At 3.00am on one of the first days of lockdown, I was up, as I often am, drinking black coffee from a paper cup, the perfect cup, smoking a big cigar, the last from a lovely, hand-crafted humidor I had just sold on Ebay to pay a couple of bills.

I picked up a favourite book, a battered, much read copy of Hunger, by Knut Hamsun, flicked through the pages searching for something, a passage I loved, and a photograph I didn't know was there fell from the pages onto the table.

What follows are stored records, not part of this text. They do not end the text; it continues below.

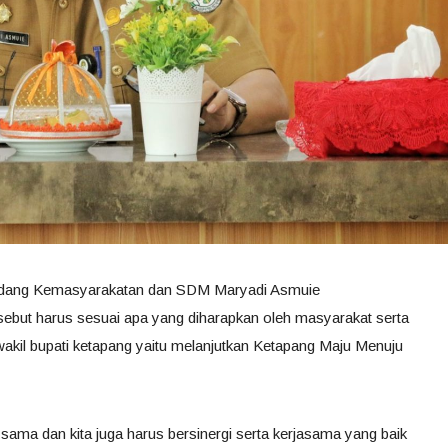
i bidang Kemasyarakatan dan SDM Maryadi Asmuie
but harus sesuai apa yang diharapkan oleh masyarakat serta
wakil bupati ketapang yaitu melanjutkan Ketapang Maju Menuju
ama dan kita juga harus bersinergi serta kerjasama yang baik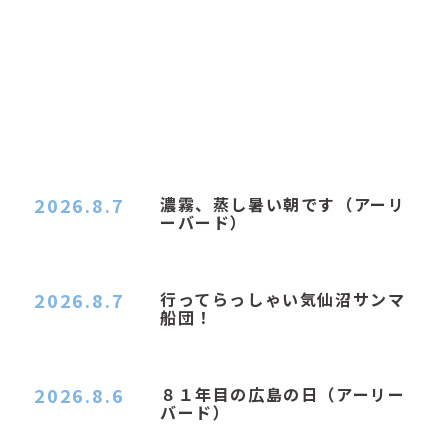
2026.8.7
濃霧、蒸し暑い朝です（アーリ
ーバード）
２０２６．８．７（金） 少し先の丘などガスの
中、陽はないのに…
2026.8.7
行ってらっしゃい気仙沼サンマ
船団！
おはようございます。 今日はムシムシがひどい
朝、先に帰ってき…
2026.8.6
８１年目の広島の日（アーリー
バード）
２０２６．８．６（木） 今朝は昨日と打って変わ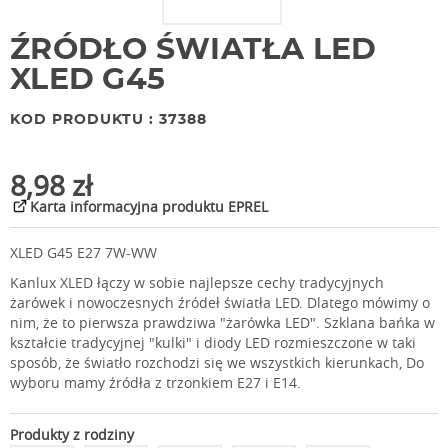
ŹRÓDŁO ŚWIATŁA LED
XLED G45
KOD PRODUKTU : 37388
8,98 zł
Karta informacyjna produktu EPREL
XLED G45 E27 7W-WW
Kanlux XLED łączy w sobie najlepsze cechy tradycyjnych
żarówek i nowoczesnych źródeł światła LED. Dlatego mówimy o
nim, że to pierwsza prawdziwa "żarówka LED". Szklana bańka w
kształcie tradycyjnej "kulki" i diody LED rozmieszczone w taki
sposób, że światło rozchodzi się we wszystkich kierunkach, Do
wyboru mamy źródła z trzonkiem E27 i E14.
Produkty z rodziny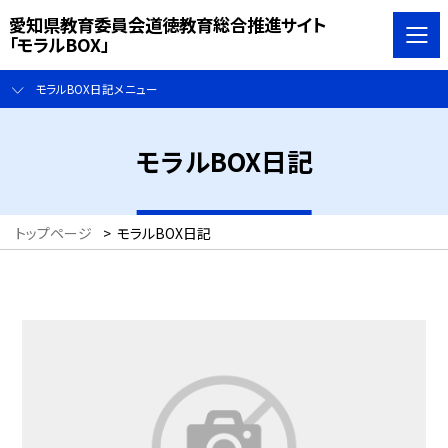
愛知県教育委員会道徳教育総合推進サイト
「モラルBOX」
モラルBOX日記メニュー
モラルBOX日記
トップページ
>
モラルBOX日記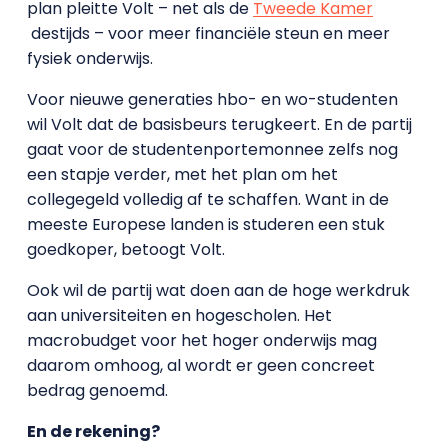
plan pleitte Volt – net als de
Tweede Kamer
destijds – voor meer financiële steun en meer
fysiek onderwijs.
Voor nieuwe generaties hbo- en wo-studenten
wil Volt dat de basisbeurs terugkeert. En de partij
gaat voor de studentenportemonnee zelfs nog
een stapje verder, met het plan om het
collegegeld volledig af te schaffen. Want in de
meeste Europese landen is studeren een stuk
goedkoper, betoogt Volt.
Ook wil de partij wat doen aan de hoge werkdruk
aan universiteiten en hogescholen. Het
macrobudget voor het hoger onderwijs mag
daarom omhoog, al wordt er geen concreet
bedrag genoemd.
En de rekening?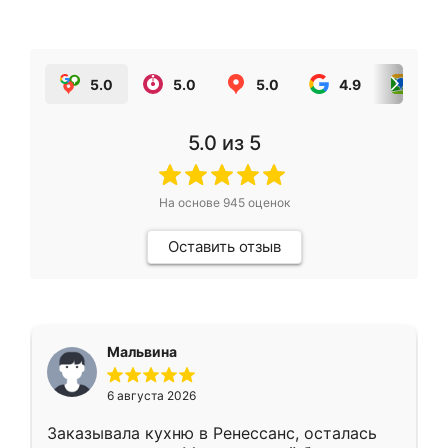
5.0
5.0
5.0
4.9
5.0
5.0
из 5
На основе
945
оценок
Оставить отзыв
Мальвина
6 августа 2026
Заказывала кухню в Ренессанс, осталась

It was a small, black and white, Kodak print of me, aged six, in a T-shirt and shorts, blonde, with pixie ears, looking dead at the camera, a small smile, and in my eyes I look eager, excited, a little bit scared, sort of happy and hopeful too, very probably for no particular reason. It's how I've felt every day of my life, and in my mind I imagine I still look the same, although that is an illusion!

Straight away I knew what I had to do, I would write about motivation, and maybe help people locked up and down around the world.

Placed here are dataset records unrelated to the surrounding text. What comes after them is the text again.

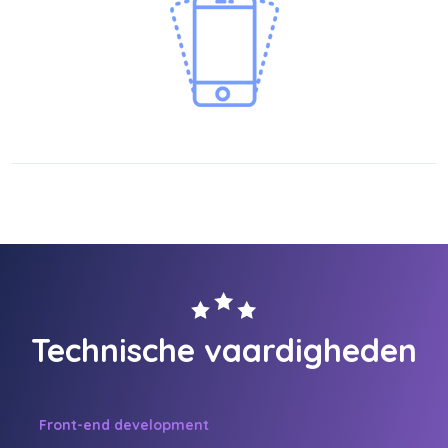
Technische vaardigheden
Front-end development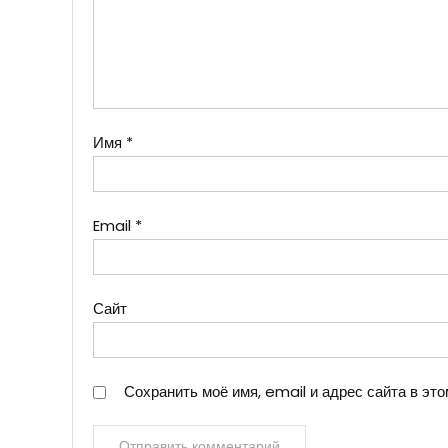
Имя
*
Email
*
Сайт
Сохранить моё имя, email и адрес сайта в э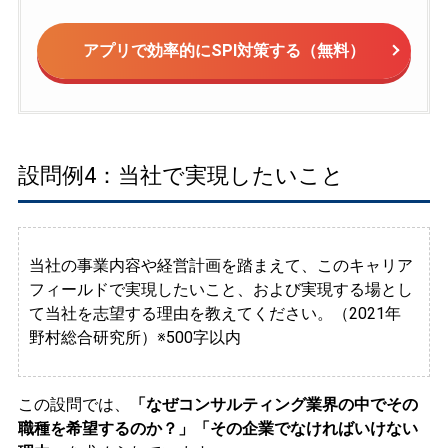
アプリで効率的にSPI対策する（無料）
設問例4：当社で実現したいこと
当社の事業内容や経営計画を踏まえて、このキャリア
フィールドで実現したいこと、および実現する場とし
て当社を志望する理由を教えてください。（2021年
野村総合研究所）※500字以内
この設問では、
「なぜコンサルティング業界の中でその
職種を希望するのか？」「その企業でなければいけない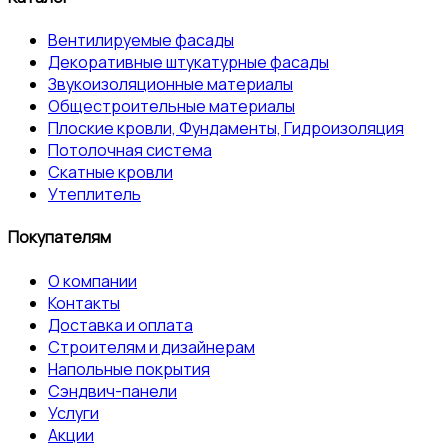
Вентилируемые фасады
Декоративные штукатурные фасады
Звукоизоляционные материалы
Общестроительные материалы
Плоские кровли, Фундаменты, Гидроизоляция
Потолочная система
Скатные кровли
Утеплитель
Покупателям
О компании
Контакты
Доставка и оплата
Строителям и дизайнерам
Напольные покрытия
Сэндвич-панели
Услуги
Акции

Having a clear goal is the trigger for your motivation, in lighting your fire within, but it is not enough. It has to be a goal that matters so much that you can't not do it, that you'll do what it takes to achieve it. A goal without activity is like a fire without fuel, the flame slowly but surely diminishes, although a spark still remains. I had a clear goal, but I didn't do enough to make it a reality.

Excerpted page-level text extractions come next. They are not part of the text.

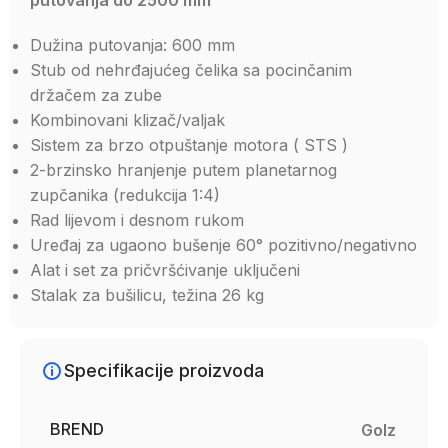
putovanja do 2500 mm
Dužina putovanja: 600 mm
Stub od nehrđajućeg čelika sa pocinčanim
držačem za zube
Kombinovani klizač/valjak
Sistem za brzo otpuštanje motora (
STS
)
2-brzinsko hranjenje putem planetarnog
zupčanika (redukcija 1:4)
Rad lijevom i desnom rukom
Uređaj za ugaono bušenje 60° pozitivno/negativno
Alat i set za pričvršćivanje uključeni
Stalak za bušilicu, težina 26 kg
Specifikacije proizvoda
BREND
Golz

I made many, so many false starts, wrote about 20,000 words, but none felt good enough, made three false starts creating a website for a blog, and eventually put away the photo that inspired me, put it back in the book, Hunger, and put that at the back of the bookshelf, hiding my disappointment in myself.

I started an online coaching business, began a new book (The Healer, coming soon!), picked up some magic gigs (I was a street magician as a kid, and still am sometimes), grew a small farm of tobacco, lived and laughed and loved, like you do.

Things that matter never leave you, once they are part of your inner self they are part of you. So, time rolled away until another 3.00am came around, and I faced myself, had a long hard look at myself in the mirror, didn't like the look in my eyes, and knew it was time.

I had to find a way to face the fear, of failure, that I wouldn't be able to do what I wanted to do well enough, that no-one would read it, or would hate it, or it wouldn't help anyone, or I would run out of ideas, or it wouldn't look good, or I wouldn't have time, and what if all my fears came true

I like being up in the night, it's when my head and heart get together, and thinking about all my fears, I had a very simple thought 'So what'.

I laughed, made some coffee, smoked a cigarette, a Kent UltraLight 100, grabbed a Rhodia Dotpad, sharpened the stub of a Blackwing pencil, and began, and every day since has been better by far.

If there is something you want, that matters to you, you can't quite let it go, but you're overwhelmed by all you need to do to get it, this is your time. Just think of one simple thing you can do, something that will get you started, maybe it's a phone call, an email, a conversation, and do it. (Do It Now is a good mantra for the overwhelmed)

You can stand on the edge of the pool, wondering what the water is like, dip your toe in the water, still wondering, or you can do what needs to be done - just jump in. I dare you.